Capt. Sisko: Spends the first part of the episode debating what to do with the information he has gathered. It doesn't take long for him to realize what Admiral Leyton (Robert Foxworth) has done, but he still respects the admiral and doesn't want to act against him. He does know his duty, however, and when he realizes that Leyton's plans go further than the enhanced security that's already in effect, he puts together a plan to expose his old friend. Avery Brooks is in fine form, showing both regret at being in opposition to Leyton and a righteous fury at Leyton's betrayal of his Starfleet oath.
Odo: Less prominent than in Part One, though he still gets some good material. Most notable is his loyalty to Sisko, which doesn't waver even though he shares Leyton's concerns about the Changeling threat. Amusingly, when he extracts evidence from Starfleet's security systems, he gives credit to Quark for being able to hack in so adeptly.
Pompous Earth Bureaucrat of the Week: Part Two thrusts Admiral Leyton into a full villain's role, though he remains sincere in his belief that he is doing good. He genuinely believes that Starfleet needs stronger leadership than that provided by President Jaresh-Inyo (and he might have a point there). He is likely sincere when he tells Sisko that he only intends for military control to be temporary... though Sisko knows as well as we do that such arrangements usually end up being permanent, at least until the next coup.

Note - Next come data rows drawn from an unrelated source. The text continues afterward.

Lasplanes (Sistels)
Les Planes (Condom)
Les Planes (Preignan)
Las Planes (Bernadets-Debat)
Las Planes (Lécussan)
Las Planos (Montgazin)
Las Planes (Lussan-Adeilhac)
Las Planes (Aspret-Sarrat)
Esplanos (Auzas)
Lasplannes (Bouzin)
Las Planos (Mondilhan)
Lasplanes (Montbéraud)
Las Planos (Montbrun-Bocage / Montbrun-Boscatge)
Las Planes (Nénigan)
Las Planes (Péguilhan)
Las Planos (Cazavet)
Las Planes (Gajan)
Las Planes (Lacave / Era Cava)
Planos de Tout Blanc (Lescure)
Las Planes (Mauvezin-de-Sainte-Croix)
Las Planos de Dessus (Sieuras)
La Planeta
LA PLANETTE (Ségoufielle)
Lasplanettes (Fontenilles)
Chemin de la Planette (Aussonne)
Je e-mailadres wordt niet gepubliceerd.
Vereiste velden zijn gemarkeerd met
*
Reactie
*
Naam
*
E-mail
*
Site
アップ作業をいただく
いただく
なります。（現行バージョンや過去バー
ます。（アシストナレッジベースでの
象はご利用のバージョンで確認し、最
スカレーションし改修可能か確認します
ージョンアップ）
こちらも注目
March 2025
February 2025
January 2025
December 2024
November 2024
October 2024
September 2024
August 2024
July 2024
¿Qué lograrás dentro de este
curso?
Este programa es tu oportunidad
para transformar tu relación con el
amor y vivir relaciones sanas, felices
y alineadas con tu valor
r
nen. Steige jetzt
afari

Robert Foxworth continues to play the role straight-up, as a sincere man who believes he is acting honorably, and the scenes between Foxworth and Brooks are uniformly excellent.
Homefront built up a general atmosphere of fear. It was clear that Changelings were creating havoc on Earth, and it seemed equally clear that Leyton's reaction to this was likely to lead to further problems. By the end of the episode, the Federation President has granted Leyton his full goal and instituted martial law on Earth.
Paradise Lost picks up with that, and builds on the theme of fear and how people react to it. We are told that the population of Earth overwhelmingly supports Leyton's security measures. We even see Sisko's father cooperating with them, despite his stubbornness in Part One. The power outage caused enough fear for people to crave safety, even at the expense of some liberty. Exactly according to Leyton's plans.
Still, this episode mostly lacks the atmosphere of fear that pervaded the first part, and that's one reason why it's not quite as good. Part One built up the sense of paranoia, so that when Sisko's father cut himself with the knife, we were looking for him to be a Changeling right along with Ben. This episode mostly is about explaining the full plot. It moves quickly and is never dull, but there's little time for atmosphere.
There is one wonderfully atmospheric scene, though. Right at about the midpoint, after the first of the three excellent Sisko/Leyton scenes, Sisko goes for a night walk. He is greeted by a friendly face: O'Brien. Who can't possibly be on Earth. This is, of course, a Changeling. Sisko thinks of calling for help - but as Changeling O'Brien points out, he'll be long gone before anyone arrives. So Sisko grants his request for a little chat, in which the Changeling talks pleasantly about how much damage just a handful of their number have caused on Earth.
"We're smarter than solids. we're better than you. And most importantly, we don't fear you the way you fear us. In the end, it's your fear that will destroy you."
A nice, creepy reminder of the genuine Changeling threat in an episode otherwise focused on the internal threat of Leyton's coup.
And yes, as we discover, Leyton's plot is to stage a coup against the democratically-elected President. It's Deep Space 9's version of Seven Days in May, with the final scene between Sisko and Leyton a direct reflection of the final scene between Burt Lancaster and Kirk Douglas in that film. Right down to Sisko telling Leyton that he used to consider him a man of honor.
A good episode, and a well-scripted finale to a very fine two-parter. It isn't quite up there with Part One, but that shouldn't be held against it.
Episode Rating: 8/10.
Overall Rating for Homefront/Paradise Lost: 9/10.